At their first session, Milkem said, "Let's start off with English. I've made up a work sheet with some simple sentences we can analyze and diagram. Read the first one."

"Finagle & Flimflam Mortgage Trust, a publicly held finite-life REIT, is fully invested in participating, shared appreciation, convertible and fixed-rate mortgages and joint-venture financing secured by office, retail and R&D facilities located throughout the United States," Fingers read haltingly.

"Good," Milkem said. "Any questions?"

"Yeah. When are we going to study English?"

"Well, want to try the second sentence?"

"Issuance of subordinated debentures," Fingers read, "will capitalize the company without unfavorably impacting cash flow or excessively exposing the company to non-deductible long-term costs."

"You understand that, don't you?"

"Let's see. Capitalize -- that's when you use big letters at the beginning of sentences and proper names, right?"

Now Milkem looked confused.

"Look, Mike, couldn't we start with something simpler?" Fingers asked. "Like, 'See the cat running across the street.' "

"Sure, that's good. 'See the cat running across the street to ask research how the redemption of short-term 12.50 percent notes in exchange for convertible preferred stock will affect fully diluted earnings per share.' "

"Uh, maybe we should set aside English for later," Fingers said. "Could you help me with history? I was reading about a period when business interests controlled legislatures, financiers manipulated stocks and executives drained companies and left them to fail at the expense of their workers and the public."

"You were reading the newspaper?"

"No, I was reading about the late 1800s. You know, the robber barons and all that."

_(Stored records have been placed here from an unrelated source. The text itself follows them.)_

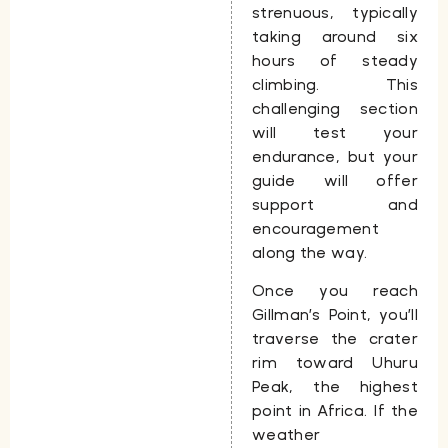
strenuous, typically
taking around
six
hours
of steady
climbing. This
challenging section
will test your
endurance, but your
guide will offer
support and
encouragement
along the way.
Once you reach
Gillman’s Point, you’ll
traverse the crater
rim toward Uhuru
Peak, the highest
point in Africa. If the
weather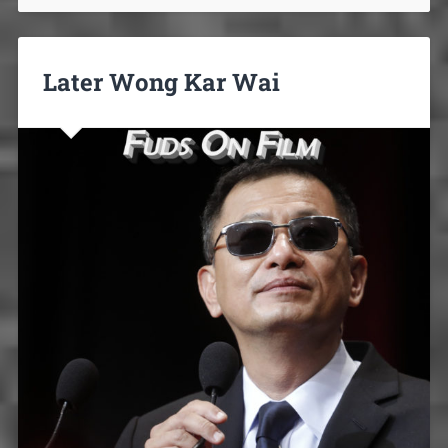
Later Wong Kar Wai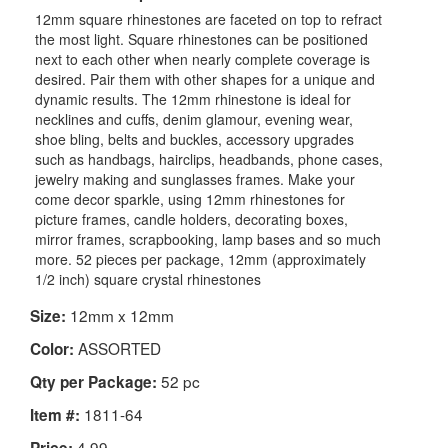
12mm square rhinestones are faceted on top to refract
the most light. Square rhinestones can be positioned
next to each other when nearly complete coverage is
desired. Pair them with other shapes for a unique and
dynamic results. The 12mm rhinestone is ideal for
necklines and cuffs, denim glamour, evening wear,
shoe bling, belts and buckles, accessory upgrades
such as handbags, hairclips, headbands, phone cases,
jewelry making and sunglasses frames. Make your
come decor sparkle, using 12mm rhinestones for
picture frames, candle holders, decorating boxes,
mirror frames, scrapbooking, lamp bases and so much
more. 52 pieces per package, 12mm (approximately
1/2 inch) square crystal rhinestones
12mm x 12mm
Size:
ASSORTED
Color:
52 pc
Qty per Package:
1811-64
Item #:
4.99
Price: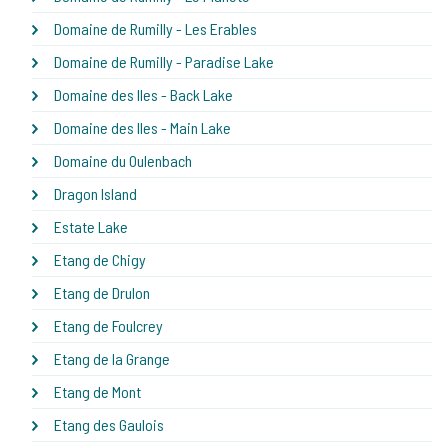
Domaine de Rumilly - Les Erables
Domaine de Rumilly - Paradise Lake
Domaine des Iles - Back Lake
Domaine des Iles - Main Lake
Domaine du Oulenbach
Dragon Island
Estate Lake
Etang de Chigy
Etang de Drulon
Etang de Foulcrey
Etang de la Grange
Etang de Mont
Etang des Gaulois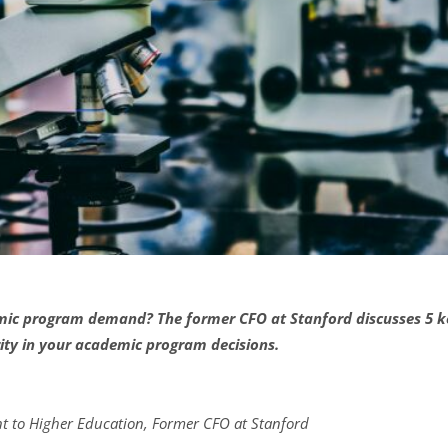
c program demand? The former CFO at Stanford discusses 5 key
ity in your academic program decisions.
nt to Higher Education, Former CFO at Stanford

"Ah, the period when men of vision and imagination used innovative management and financing to build great empires of enterprise and the strong sinews of the nation. The Golden Age."

"Um, the book I read called it the Gilded Age."

"What's the difference?"

"Well, golden would be precious metal all through. Gilded means a covering of gold over something cheaper, something that would create a false impression of gold."

"What's the difference?"

"Maybe we better pass on the history, too," Fingers said. "How about math?"

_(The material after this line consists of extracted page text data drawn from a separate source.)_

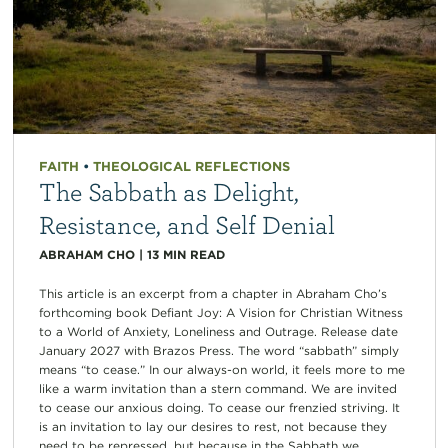
FAITH
•
THEOLOGICAL REFLECTIONS
The Sabbath as Delight,
Resistance, and Self Denial
ABRAHAM CHO
|
13
MIN READ
This article is an excerpt from a chapter in Abraham Cho’s
forthcoming book Defiant Joy: A Vision for Christian Witness
to a World of Anxiety, Loneliness and Outrage. Release date
January 2027 with Brazos Press. The word “sabbath” simply
means “to cease.” In our always-on world, it feels more to me
like a warm invitation than a stern command. We are invited
to cease our anxious doing. To cease our frenzied striving. It
is an invitation to lay our desires to rest, not because they
need to be repressed, but because in the Sabbath we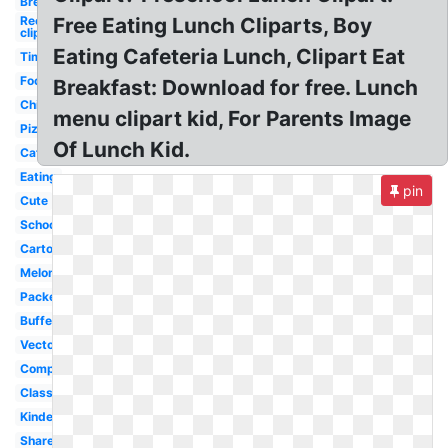
Break
Recess
Free Eating Lunch Cliparts, Boy
clipart
Eating Cafeteria Lunch, Clipart Eat
Time
Food
Breakfast: Download for free. Lunch
Child
menu clipart kid, For Parents Image
Pizza
Of Lunch Kid.
Cafeteria
Eating
pin
Cute
School
Cartoon
Melonheadz
Packed
Buffet
Vector
Company
Classroom
Kindergarten
Shared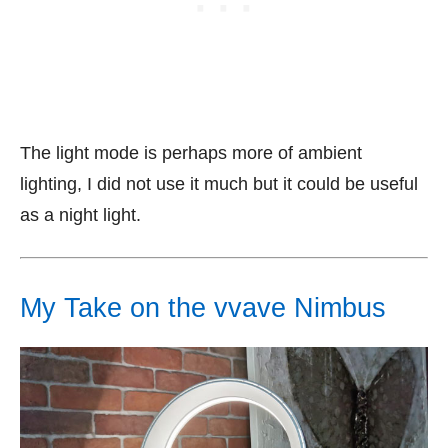
The light mode is perhaps more of ambient
lighting, I did not use it much but it could be useful
as a night light.
My Take on the vvave Nimbus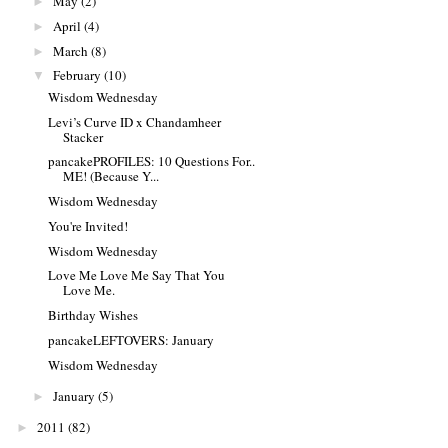
May
(2)
►
April
(4)
►
March
(8)
►
February
(10)
▼
Wisdom Wednesday
Levi’s Curve ID x Chandamheer
Stacker
pancakePROFILES: 10 Questions For..
ME! (Because Y...
Wisdom Wednesday
You're Invited!
Wisdom Wednesday
Love Me Love Me Say That You
Love Me.
Birthday Wishes
pancakeLEFTOVERS: January
Wisdom Wednesday
January
(5)
►
2011
(82)
►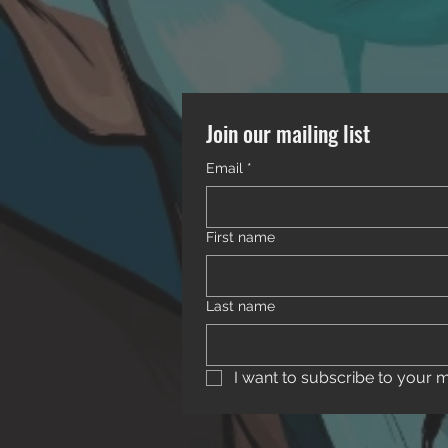
Join our mailing list
Email
*
First name
Last name
I want to subscribe to your mai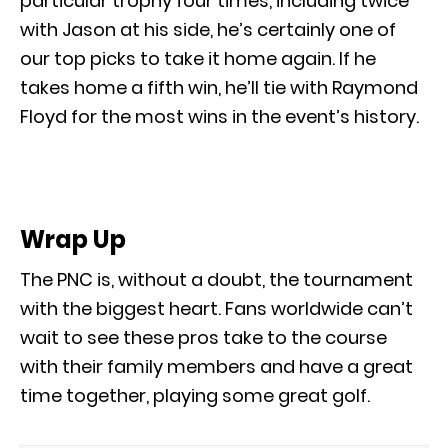
particular trophy four times, including twice
with Jason at his side, he’s certainly one of
our top picks to take it home again. If he
takes home a fifth win, he’ll tie with Raymond
Floyd for the most wins in the event’s history.
Wrap Up
The PNC is, without a doubt, the tournament
with the biggest heart. Fans worldwide can’t
wait to see these pros take to the course
with their family members and have a great
time together, playing some great golf.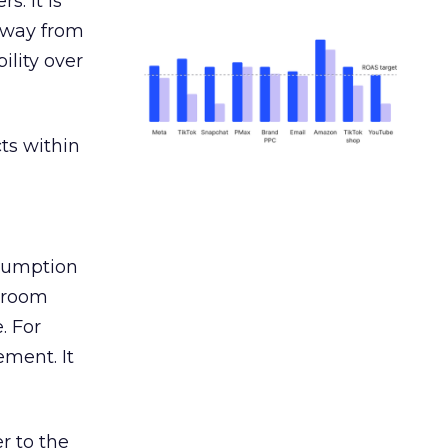
s. It is
away from
ility over
ts within
nsumption
g room
. For
ement. It
r to the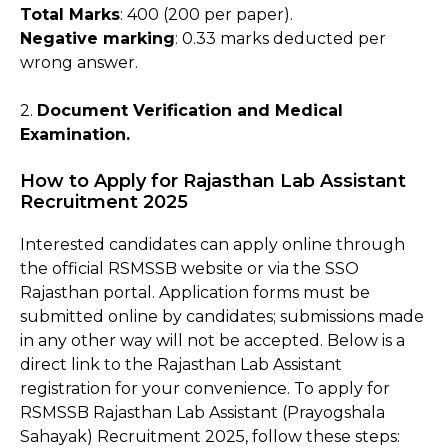
Total Marks
: 400 (200 per paper).
Negative marking
: 0.33 marks deducted per
wrong answer.
2.
Document Verification and Medical
Examination.
How to Apply for Rajasthan Lab Assistant
Recruitment 2025
Interested candidates can apply online through
the official RSMSSB website or via the SSO
Rajasthan portal. Application forms must be
submitted online by candidates; submissions made
in any other way will not be accepted. Below is a
direct link to the Rajasthan Lab Assistant
registration for your convenience. To apply for
RSMSSB Rajasthan Lab Assistant (Prayogshala
Sahayak) Recruitment 2025, follow these steps: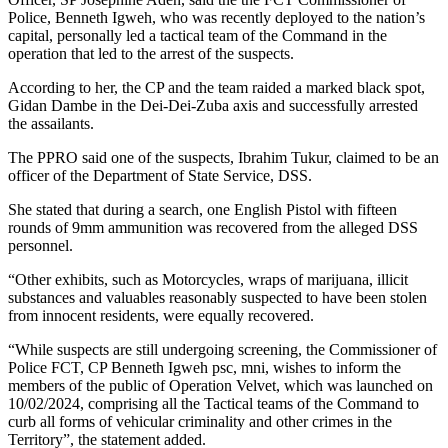
Police, Benneth Igweh, who was recently deployed to the nation’s
capital, personally led a tactical team of the Command in the
operation that led to the arrest of the suspects.
According to her, the CP and the team raided a marked black spot,
Gidan Dambe in the Dei-Dei-Zuba axis and successfully arrested
the assailants.
The PPRO said one of the suspects, Ibrahim Tukur, claimed to be an
officer of the Department of State Service, DSS.
She stated that during a search, one English Pistol with fifteen
rounds of 9mm ammunition was recovered from the alleged DSS
personnel.
“Other exhibits, such as Motorcycles, wraps of marijuana, illicit
substances and valuables reasonably suspected to have been stolen
from innocent residents, were equally recovered.
“While suspects are still undergoing screening, the Commissioner of
Police FCT, CP Benneth Igweh psc, mni, wishes to inform the
members of the public of Operation Velvet, which was launched on
10/02/2024, comprising all the Tactical teams of the Command to
curb all forms of vehicular criminality and other crimes in the
Territory”, the statement added.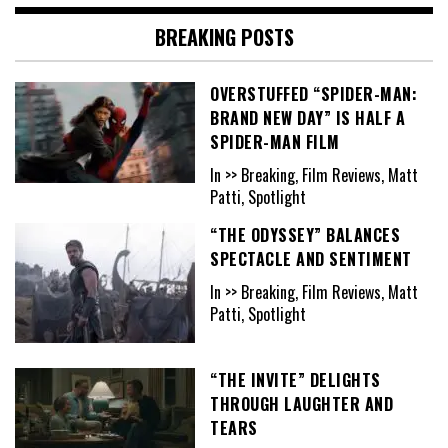
BREAKING POSTS
OVERSTUFFED “SPIDER-MAN:
BRAND NEW DAY” IS HALF A
SPIDER-MAN FILM
In >> Breaking, Film Reviews, Matt
Patti, Spotlight
“THE ODYSSEY” BALANCES
SPECTACLE AND SENTIMENT
In >> Breaking, Film Reviews, Matt
Patti, Spotlight
“THE INVITE” DELIGHTS
THROUGH LAUGHTER AND
TEARS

"Numbers," Milkem said enthusiastically. "That's my racket -- I mean, business."

"This is my weakest subject. I need help with division. Like this problem: 65 divided by 13."

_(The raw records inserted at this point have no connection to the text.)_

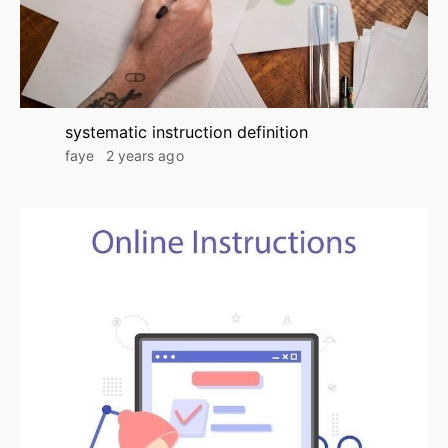
systematic instruction definition
faye
2 years ago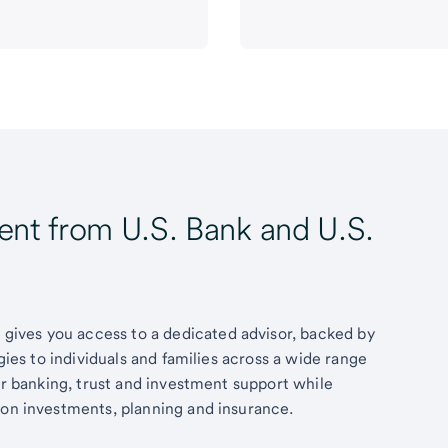
t from U.S. Bank and U.S.
ives you access to a dedicated advisor, backed by
egies to individuals and families across a wide range
fer banking, trust and investment support while
 on investments, planning and insurance.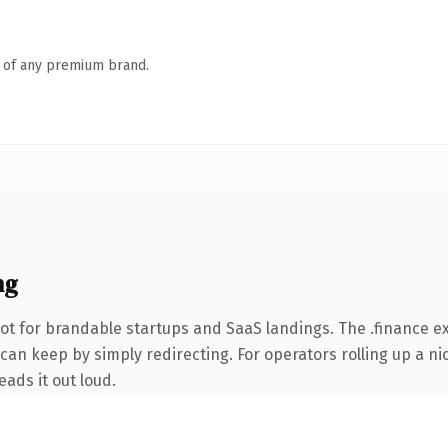
n of any premium brand.
ng
ot for brandable startups and SaaS landings. The .finance e
can keep by simply redirecting. For operators rolling up a nic
eads it out loud.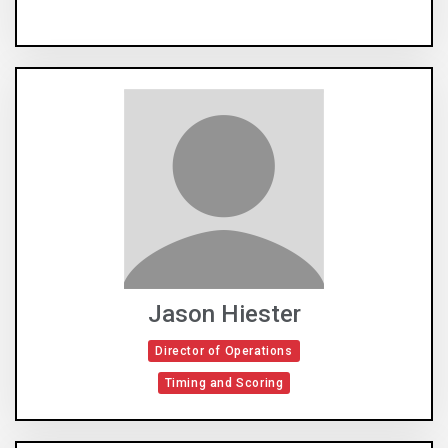
Jason Hiester
Director of Operations
Timing and Scoring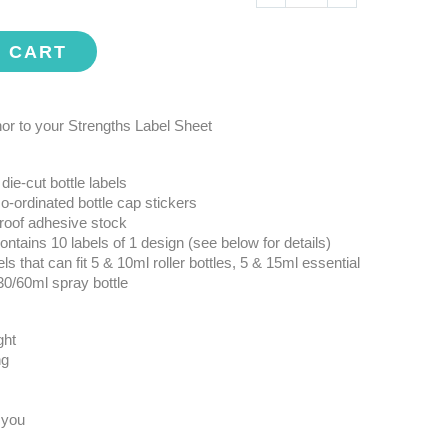
O CART
r to your Strengths Label Sheet
die-cut bottle labels
o-ordinated bottle cap stickers
roof adhesive stock
ntains 10 labels of 1 design (see below for details)
ls that can fit 5 & 10ml roller bottles, 5 & 15ml essential
 30/60ml spray bottle
ght
ng
 you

"Let's see -- 65 -- six, five -- and you divide -- hmm." Milkem scratched his head. "I'm stumped. How can they expect you to work with such small numbers? Got anything with billions in it?"

"I don't think I can handle that. Let's compromise. How about 1,485 divided by 165?"

"OK. First you break down the divisor into its components. One, four, eight, five. Take the one -- that's too low, clearly an under-performer. Sell it off to raise capital so you can focus on your core number. Let's assume a price of 100. Write that down.

"Now we have four and eight. Combine those and we have 12. No, that's not enough to make this deal work. Let's multiply them -- four times eight, 32. Taking into account economies of scale and elimination of duplication, make it 30. But the economies of scale increase productivity and decrease unit costs, so double the 30. Write down 60.

"That leaves us with one part of the divisor: five. OK, here's where we take a mathematical shortcut -- we raid the pension fund. Let's assume the five has overfunded the pension to the tune of 15,000. Write that down.

"So we have 100 times 60 times 15,000. That's 90 million. Divided by 165, which we depreciate to 16.5. Ninety million divided by 16.5 is 5.45 million and some change."

"So I put down 5.45 million as the answer?" asked the befuddled Fingers.

"No, first we take out fees and commissions. That's our share for doing the work. Make the answer 4 million," Milkem said. "If you learn nothing else from me, remember this: Always take your cut. That's what got me where I am today."

Bruce Guthrie is a copy editor of The Sun.